Algunos comentaristas sostienen que este fenómeno supone el retorno del Reino Unido a sus mejores tiempos de gran potencia mundial con mando efectivo en el contexto internacional y renovado orgullo nacionalista marítimo-colonial. Ningún británico razonable estaría de acuerdo con este pronóstico simplista. Una cosa es el patriotismo como ingrediente de cohesión social, tejido cuyas fibras estremecidas manejó con indiscutible maestría la primera ministra en la guerra de las Malvinas -que le fue impuesta por la aventura disparatada de los gobernantes de Buenos Aires-, y otra muy distinta que los dirigentes de Londres no sean plenamente conscientes de las limitaciones que impone la situación internacional.

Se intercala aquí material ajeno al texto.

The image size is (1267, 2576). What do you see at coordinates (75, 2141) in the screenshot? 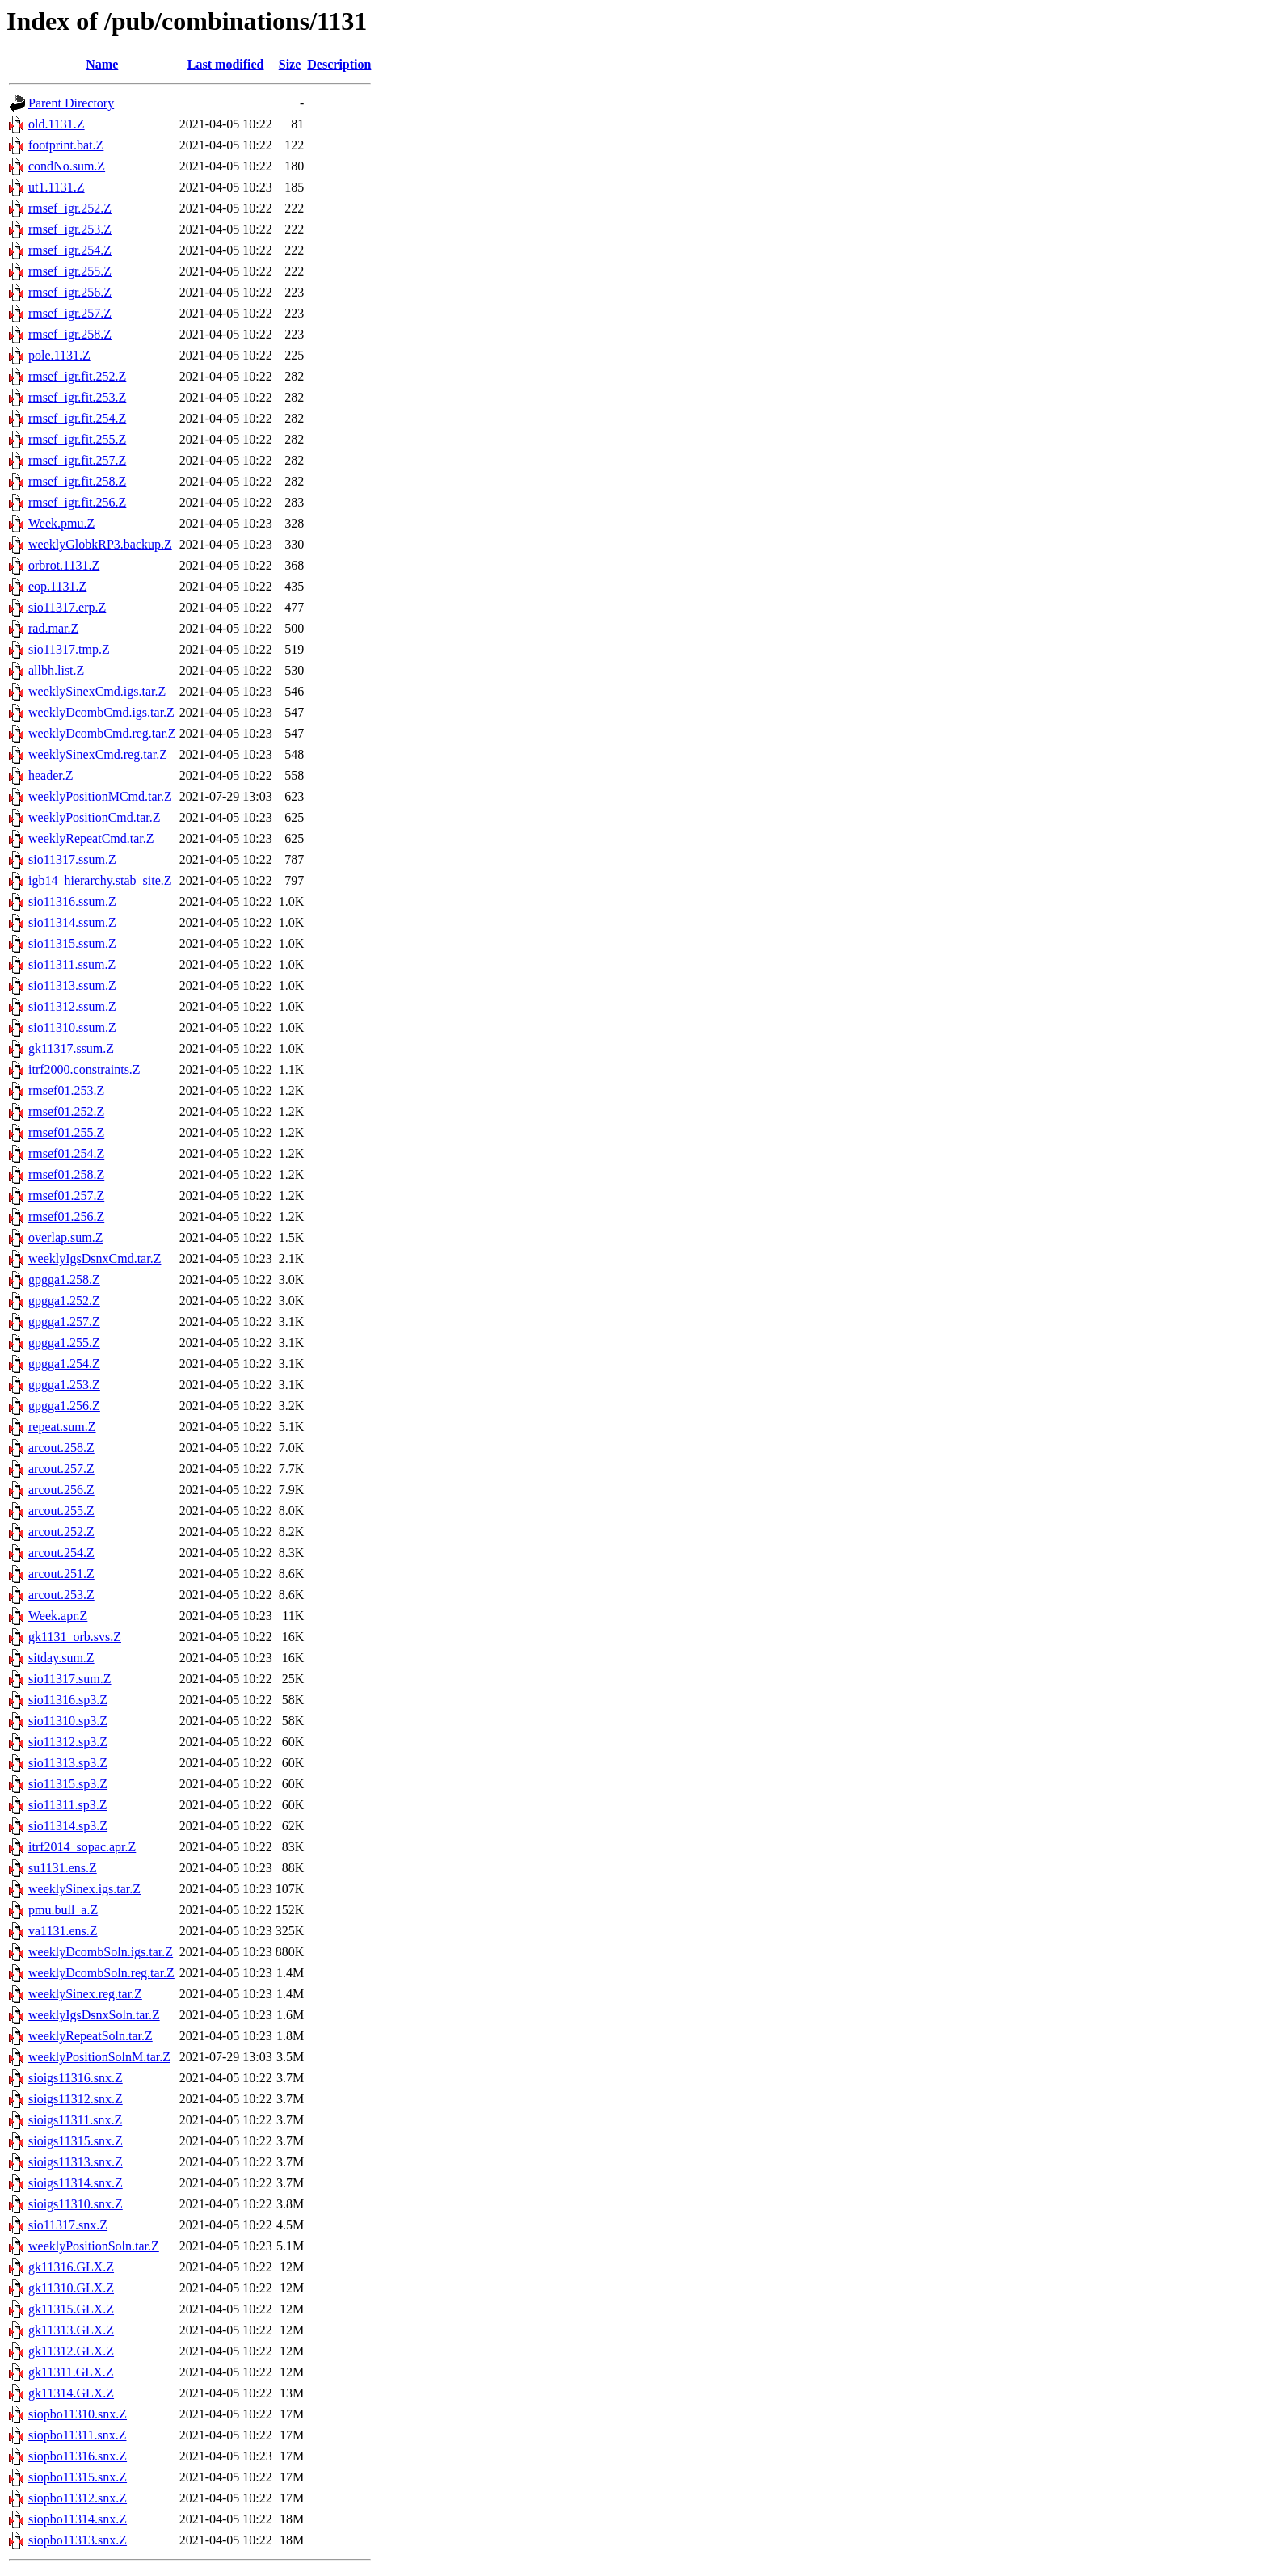
I see `sioigs11315.snx.Z` at bounding box center [75, 2141].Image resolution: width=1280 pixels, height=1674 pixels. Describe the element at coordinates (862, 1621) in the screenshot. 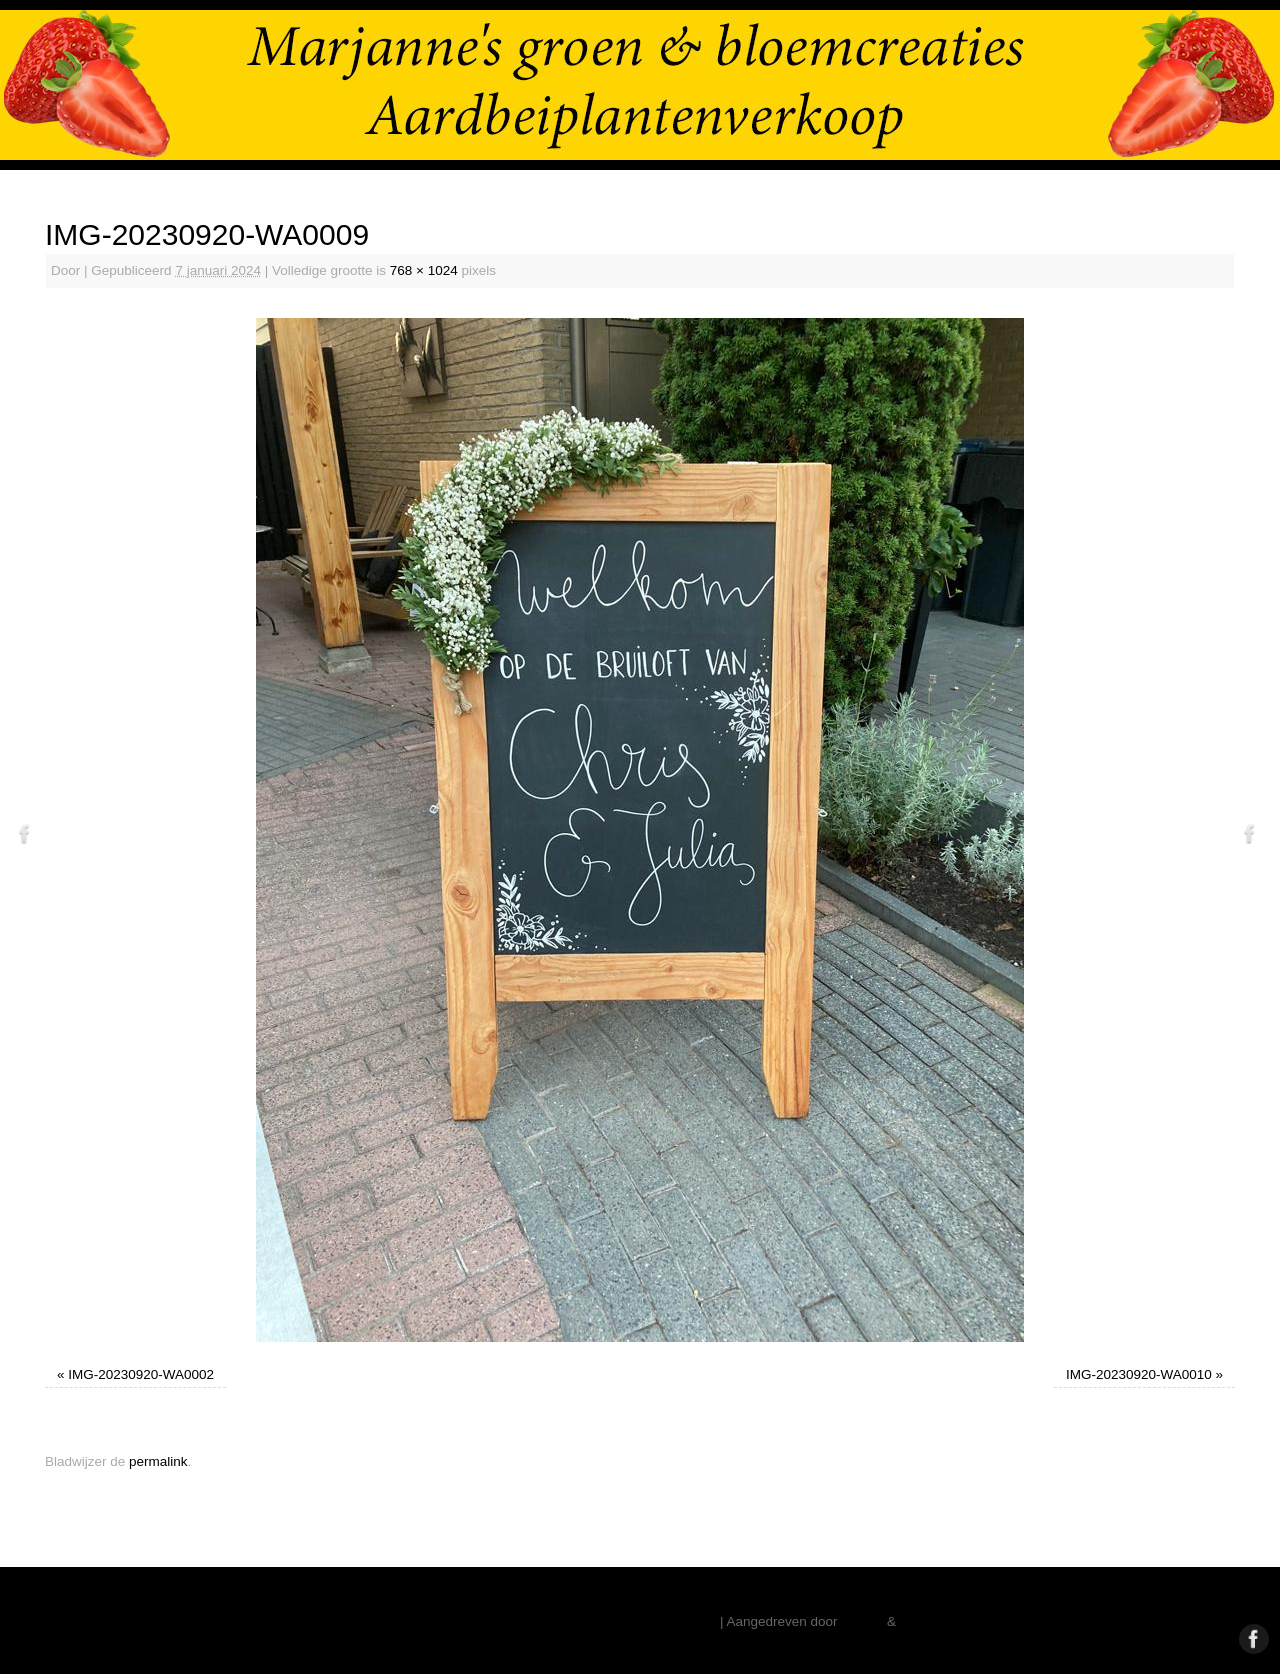

I see `Mantra` at that location.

El patriotismo por sí solo no es suficiente para navegar en las turbias aguas de un contexto tan contradictorio, tan interdependiente y tan cargado de violencias como el del mundo actual aunque sirva como catalizador popular de una nación en trance de emergencia.

Implacable certeza

La implacable certeza con que afirma y en que apoya sus convicciones ha dado el triunfo a Margaret Thatcher. En tiempos de mudanza profunda, de metamorfosis viscerales, de cambios históricos, la firmeza del gobernante es, en si misma, un elemento de atracción para la gran masa indecisa o confundida ante el giro sorprendente y angustioso de los cotidianos acontecimientos mundiales. Muchos votantes de Thatcher han procedido seguramente de las capas sociales más afectadas por el desempleo quizá subyugados por la apasionada seguridad de sus palabras. "Hay que esperar que un buen estilo no sirva para vender una mercancía equivocada", comentó un periodista americano, seguidor de la fulgurante campaña triunfadora. Pero el talante mismo, el modo o manera de ejecutar una cosa ¿no constituyen en la era de la imagen en que vivimos un activo supremo en la cotización del político?